TASK INSTRUCTIONS: Reproduce the listing in its entirety. Do not reproduce the pictures.

DATA SHOWN:
-*-
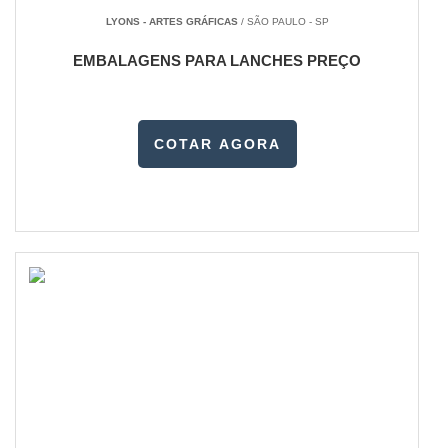
LYONS - ARTES GRÁFICAS
/ SÃO PAULO - SP
EMBALAGENS PARA LANCHES PREÇO
COTAR AGORA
-*-
RESPONSE TO THE EXERCISE:
LYONS - ARTES GRÁFICAS
/ SÃO PAULO - SP
EMBALAGENS PARA LANCHES PREÇO
COTAR AGORA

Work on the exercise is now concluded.